8. Solutions that ignore the day to day
We’ve all heard the stories – the big brand launch, it looks incredible, it’s innovative and pushes the envelope, but you know someone on the internal team, they can’t use it, it won’t print, people can’t read it and it’s costing them an arm and a leg.
Think about creating a brand as a game of thirds.
Creating the brand is only one third.
Selling the solution to the organisation is another third.
Empowering your team to use the brand is the final third.
Only when all three elements come together does a brand truly succeed.
Failing to deliver on early promise
9. Making the brand the story
There is a critical moment, when the brand first goes live, when it’s first introduced to the world and first impressions are formed. This is the moment when everything can come together or everything can fall apart.

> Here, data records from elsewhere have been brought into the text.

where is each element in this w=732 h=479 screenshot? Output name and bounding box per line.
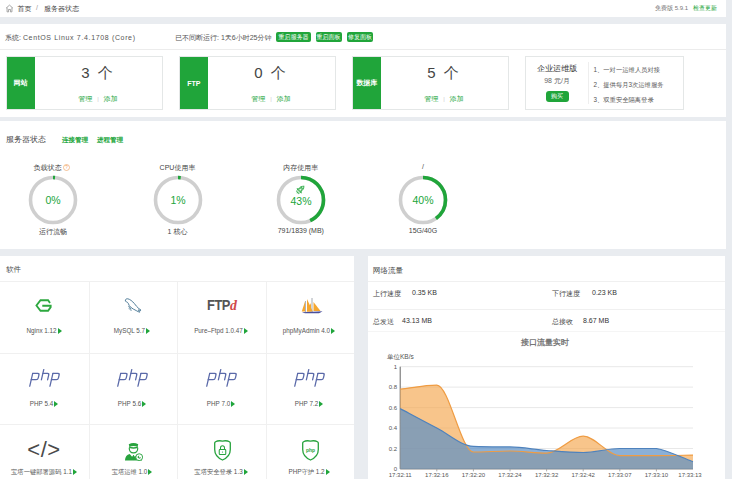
svg-text:17:32:20: 17:32:20 <box>462 472 486 478</box>
svg-text:17:32:16: 17:32:16 <box>425 472 449 478</box>
svg-text:17:33:07: 17:33:07 <box>608 472 632 478</box>
svg-text:单位KB/s: 单位KB/s <box>387 353 414 360</box>
svg-text:0.8: 0.8 <box>389 384 398 390</box>
svg-text:0%: 0% <box>45 194 60 206</box>
svg-text:0.6: 0.6 <box>389 405 398 411</box>
svg-text:0.4: 0.4 <box>389 425 398 431</box>
svg-text:?: ? <box>66 165 69 170</box>
svg-text:17:33:13: 17:33:13 <box>678 472 702 478</box>
svg-text:43%: 43% <box>290 195 311 207</box>
svg-text:php: php <box>306 447 315 453</box>
svg-text:0.2: 0.2 <box>389 446 398 452</box>
svg-text:40%: 40% <box>412 194 433 206</box>
svg-text:1: 1 <box>394 364 398 370</box>
svg-text:17:32:42: 17:32:42 <box>572 472 596 478</box>
svg-text:接口流量实时: 接口流量实时 <box>520 337 569 347</box>
svg-text:17:32:11: 17:32:11 <box>389 472 413 478</box>
svg-text:17:32:32: 17:32:32 <box>535 472 559 478</box>
svg-text:17:33:10: 17:33:10 <box>645 472 669 478</box>
svg-text:17:32:24: 17:32:24 <box>498 472 522 478</box>
svg-text:1%: 1% <box>170 194 185 206</box>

If you make this moment about the rebrand, then you open the door to questions about the money you’ve spent and the time it has taken. If you talk about what you’ve done then you invite people to judge it, to make it about their likes and dislikes.
If on the other hand you talk about the reasons for the rebrand, the forces that led you to it and the changes it will support, then the conversation becomes about the future, spend is seen as investment and the work is judged on how well it serves the need.
10. Assuming the rebrand is finished, it never is.
You’ve worked tirelessly for months, everything has been signed off, the website has gone live and the press release is out. Job done.
Then the questions start, new services, old content, changes in strategy, legacy elements that can’t be changed, a supplier goes under, demand goes higher.
Your organisation isn’t fixed in aspic it lives and breathes in an ever-changing world.
Evolving the brand doesn’t mean you got it wrong it just means that as the world changes you change with it.
Get these things right and you will have developed a brand with the insight, strong strategic core and flexible creative to:
Deliver investment returns that keep on giving
If you invest in the long (and short) brand building game. According to marketing experts Binet and Field, the average ROI for a successful brand project shows results after 18 months, while product/features and benefits orientated content delivers the short-term results that many in the C-Suite demand.
Drive your strategic aims
Strong brands can charge more (10-30% more), the UK’s top 50 brands deliver at least 30% higher shareholder returns.
Withstand volatility
During economic downturns, companies maintaining brand spending maintain higher market share, while those cutting it suffer long-term, expensive recovery efforts.